Please return exactly the lines from the one containing "Ростелеком Реутов" through the end of the records, including both.

(Supplied data):
* * * * * * * * *

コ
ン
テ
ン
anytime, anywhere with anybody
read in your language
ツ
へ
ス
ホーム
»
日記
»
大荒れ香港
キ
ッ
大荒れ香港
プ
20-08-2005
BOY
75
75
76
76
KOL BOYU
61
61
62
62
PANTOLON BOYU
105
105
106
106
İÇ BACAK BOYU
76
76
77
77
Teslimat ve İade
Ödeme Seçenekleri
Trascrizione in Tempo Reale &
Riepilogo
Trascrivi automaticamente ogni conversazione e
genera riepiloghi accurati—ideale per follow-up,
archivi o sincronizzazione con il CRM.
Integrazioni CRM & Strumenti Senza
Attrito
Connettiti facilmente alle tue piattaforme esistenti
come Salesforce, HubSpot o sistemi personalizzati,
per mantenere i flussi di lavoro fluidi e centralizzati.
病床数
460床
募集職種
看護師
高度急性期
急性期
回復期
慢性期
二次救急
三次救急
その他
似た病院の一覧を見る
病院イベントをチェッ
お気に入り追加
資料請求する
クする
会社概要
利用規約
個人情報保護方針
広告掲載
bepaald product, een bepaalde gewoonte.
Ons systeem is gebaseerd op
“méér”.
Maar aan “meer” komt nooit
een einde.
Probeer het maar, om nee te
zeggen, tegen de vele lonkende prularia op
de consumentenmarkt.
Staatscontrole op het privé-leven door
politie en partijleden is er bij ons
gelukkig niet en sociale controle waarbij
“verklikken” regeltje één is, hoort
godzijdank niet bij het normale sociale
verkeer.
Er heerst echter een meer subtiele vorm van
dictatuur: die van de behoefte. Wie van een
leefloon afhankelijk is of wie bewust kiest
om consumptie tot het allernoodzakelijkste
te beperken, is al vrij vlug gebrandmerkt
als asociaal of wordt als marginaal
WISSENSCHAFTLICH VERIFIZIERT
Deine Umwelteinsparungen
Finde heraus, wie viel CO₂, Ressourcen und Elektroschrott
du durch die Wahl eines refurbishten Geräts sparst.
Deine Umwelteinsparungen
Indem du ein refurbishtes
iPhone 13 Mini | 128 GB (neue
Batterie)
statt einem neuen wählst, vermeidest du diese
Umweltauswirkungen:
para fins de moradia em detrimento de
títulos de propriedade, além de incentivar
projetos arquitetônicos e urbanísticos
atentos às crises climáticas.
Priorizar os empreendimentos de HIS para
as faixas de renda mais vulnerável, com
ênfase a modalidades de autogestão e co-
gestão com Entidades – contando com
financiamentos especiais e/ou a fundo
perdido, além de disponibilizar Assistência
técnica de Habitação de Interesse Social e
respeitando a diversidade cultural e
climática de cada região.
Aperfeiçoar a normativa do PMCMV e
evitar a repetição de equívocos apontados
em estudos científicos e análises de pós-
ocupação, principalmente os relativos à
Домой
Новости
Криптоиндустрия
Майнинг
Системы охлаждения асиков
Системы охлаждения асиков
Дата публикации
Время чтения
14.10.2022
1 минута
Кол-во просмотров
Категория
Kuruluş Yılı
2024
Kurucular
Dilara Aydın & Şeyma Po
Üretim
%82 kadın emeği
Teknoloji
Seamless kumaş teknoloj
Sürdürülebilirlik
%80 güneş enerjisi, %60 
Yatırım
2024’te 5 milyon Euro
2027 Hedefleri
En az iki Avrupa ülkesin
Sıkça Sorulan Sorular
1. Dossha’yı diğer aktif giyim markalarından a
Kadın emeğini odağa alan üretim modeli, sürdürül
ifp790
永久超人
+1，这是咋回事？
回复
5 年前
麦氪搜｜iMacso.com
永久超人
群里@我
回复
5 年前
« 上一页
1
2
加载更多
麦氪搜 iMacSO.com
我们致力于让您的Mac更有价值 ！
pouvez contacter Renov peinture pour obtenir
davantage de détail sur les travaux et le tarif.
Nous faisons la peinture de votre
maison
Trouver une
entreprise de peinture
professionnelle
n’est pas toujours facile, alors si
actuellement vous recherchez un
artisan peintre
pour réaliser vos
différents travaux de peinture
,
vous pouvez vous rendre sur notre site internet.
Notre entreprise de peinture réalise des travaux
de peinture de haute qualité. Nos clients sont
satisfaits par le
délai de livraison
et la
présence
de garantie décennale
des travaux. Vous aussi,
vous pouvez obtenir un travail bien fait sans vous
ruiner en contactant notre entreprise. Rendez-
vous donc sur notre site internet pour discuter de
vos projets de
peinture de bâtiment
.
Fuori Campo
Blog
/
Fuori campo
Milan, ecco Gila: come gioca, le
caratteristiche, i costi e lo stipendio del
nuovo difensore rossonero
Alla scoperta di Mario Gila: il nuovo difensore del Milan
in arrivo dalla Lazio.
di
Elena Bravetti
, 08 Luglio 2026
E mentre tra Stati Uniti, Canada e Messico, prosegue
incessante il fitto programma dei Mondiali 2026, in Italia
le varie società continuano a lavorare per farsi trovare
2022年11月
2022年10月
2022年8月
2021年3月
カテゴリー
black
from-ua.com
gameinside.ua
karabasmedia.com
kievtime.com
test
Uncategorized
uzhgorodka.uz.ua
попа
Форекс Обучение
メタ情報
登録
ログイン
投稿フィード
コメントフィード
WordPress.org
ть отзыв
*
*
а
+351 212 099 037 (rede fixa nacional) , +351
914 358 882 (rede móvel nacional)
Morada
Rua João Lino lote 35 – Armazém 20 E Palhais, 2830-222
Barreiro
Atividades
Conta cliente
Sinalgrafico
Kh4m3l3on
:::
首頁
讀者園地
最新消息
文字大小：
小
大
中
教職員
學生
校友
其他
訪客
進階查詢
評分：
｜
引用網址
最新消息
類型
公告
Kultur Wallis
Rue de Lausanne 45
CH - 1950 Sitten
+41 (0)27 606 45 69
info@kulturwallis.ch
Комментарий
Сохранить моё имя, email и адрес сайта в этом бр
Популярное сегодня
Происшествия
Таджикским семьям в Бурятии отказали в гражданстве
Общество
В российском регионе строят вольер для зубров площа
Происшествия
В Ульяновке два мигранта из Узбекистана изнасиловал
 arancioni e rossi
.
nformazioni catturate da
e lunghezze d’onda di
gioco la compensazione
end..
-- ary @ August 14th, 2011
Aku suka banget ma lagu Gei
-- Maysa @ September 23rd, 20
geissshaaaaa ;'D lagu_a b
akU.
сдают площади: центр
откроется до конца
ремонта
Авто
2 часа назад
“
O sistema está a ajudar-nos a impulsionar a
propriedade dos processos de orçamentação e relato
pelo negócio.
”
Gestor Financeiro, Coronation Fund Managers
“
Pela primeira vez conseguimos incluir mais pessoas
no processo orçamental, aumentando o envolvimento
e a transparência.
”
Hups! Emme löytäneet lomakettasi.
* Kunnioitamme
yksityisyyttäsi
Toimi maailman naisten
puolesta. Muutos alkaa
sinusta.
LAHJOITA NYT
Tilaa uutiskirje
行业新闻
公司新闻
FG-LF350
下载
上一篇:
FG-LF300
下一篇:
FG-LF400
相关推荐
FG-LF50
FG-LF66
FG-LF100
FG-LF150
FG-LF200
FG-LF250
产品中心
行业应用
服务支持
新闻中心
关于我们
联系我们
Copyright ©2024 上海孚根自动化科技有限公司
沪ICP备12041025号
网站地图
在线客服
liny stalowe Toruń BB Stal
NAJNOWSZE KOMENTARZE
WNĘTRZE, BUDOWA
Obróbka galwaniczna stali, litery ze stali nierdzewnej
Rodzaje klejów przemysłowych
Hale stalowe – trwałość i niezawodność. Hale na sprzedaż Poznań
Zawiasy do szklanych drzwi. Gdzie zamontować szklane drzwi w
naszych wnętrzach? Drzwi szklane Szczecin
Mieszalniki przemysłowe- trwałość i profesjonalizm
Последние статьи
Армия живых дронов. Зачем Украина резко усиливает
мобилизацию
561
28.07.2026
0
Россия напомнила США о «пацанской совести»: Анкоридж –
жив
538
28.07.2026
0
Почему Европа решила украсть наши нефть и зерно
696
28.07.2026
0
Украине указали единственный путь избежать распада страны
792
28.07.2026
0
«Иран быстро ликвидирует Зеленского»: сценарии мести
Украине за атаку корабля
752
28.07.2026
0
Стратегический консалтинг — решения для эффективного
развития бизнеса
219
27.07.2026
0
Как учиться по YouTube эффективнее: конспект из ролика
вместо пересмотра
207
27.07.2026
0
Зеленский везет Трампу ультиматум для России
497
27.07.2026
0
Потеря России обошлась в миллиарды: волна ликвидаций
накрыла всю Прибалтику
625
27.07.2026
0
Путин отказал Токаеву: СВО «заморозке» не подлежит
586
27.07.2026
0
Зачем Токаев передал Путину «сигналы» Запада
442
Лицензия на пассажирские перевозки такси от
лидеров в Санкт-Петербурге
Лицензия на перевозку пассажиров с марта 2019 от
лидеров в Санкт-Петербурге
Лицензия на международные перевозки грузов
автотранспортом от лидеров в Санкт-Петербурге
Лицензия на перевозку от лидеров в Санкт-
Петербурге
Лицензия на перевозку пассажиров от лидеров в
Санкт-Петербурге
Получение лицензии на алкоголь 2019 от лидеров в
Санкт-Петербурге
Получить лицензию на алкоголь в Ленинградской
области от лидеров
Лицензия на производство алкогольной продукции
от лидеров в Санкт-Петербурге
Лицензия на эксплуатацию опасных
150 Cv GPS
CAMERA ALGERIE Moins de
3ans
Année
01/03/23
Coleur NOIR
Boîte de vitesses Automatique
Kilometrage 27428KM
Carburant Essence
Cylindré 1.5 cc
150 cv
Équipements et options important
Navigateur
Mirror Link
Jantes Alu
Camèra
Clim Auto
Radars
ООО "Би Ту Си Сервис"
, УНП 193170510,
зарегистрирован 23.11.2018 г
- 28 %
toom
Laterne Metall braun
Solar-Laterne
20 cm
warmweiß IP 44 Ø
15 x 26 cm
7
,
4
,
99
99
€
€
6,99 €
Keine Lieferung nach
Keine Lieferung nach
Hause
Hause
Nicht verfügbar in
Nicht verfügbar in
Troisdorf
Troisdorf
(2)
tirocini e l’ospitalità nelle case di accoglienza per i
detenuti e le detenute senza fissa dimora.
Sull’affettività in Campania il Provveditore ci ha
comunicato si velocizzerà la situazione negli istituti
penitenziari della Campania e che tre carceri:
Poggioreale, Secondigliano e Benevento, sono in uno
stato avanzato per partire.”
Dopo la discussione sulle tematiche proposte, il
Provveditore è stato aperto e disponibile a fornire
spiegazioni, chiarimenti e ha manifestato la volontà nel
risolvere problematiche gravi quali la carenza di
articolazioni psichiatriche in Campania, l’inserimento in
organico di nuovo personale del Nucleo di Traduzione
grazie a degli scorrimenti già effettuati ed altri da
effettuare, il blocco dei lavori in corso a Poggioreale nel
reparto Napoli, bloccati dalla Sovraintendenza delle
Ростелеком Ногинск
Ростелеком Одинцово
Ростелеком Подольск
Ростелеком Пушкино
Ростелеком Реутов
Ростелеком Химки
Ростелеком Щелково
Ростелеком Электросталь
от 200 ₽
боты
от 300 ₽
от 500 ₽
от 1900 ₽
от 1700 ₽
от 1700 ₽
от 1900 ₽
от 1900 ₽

* * * * * * * * *

(Exercise response):
Ростелеком Реутов
Ростелеком Химки
Ростелеком Щелково
Ростелеком Электросталь
от 200 ₽
боты
от 300 ₽
от 500 ₽
от 1900 ₽
от 1700 ₽
от 1700 ₽
от 1900 ₽
от 1900 ₽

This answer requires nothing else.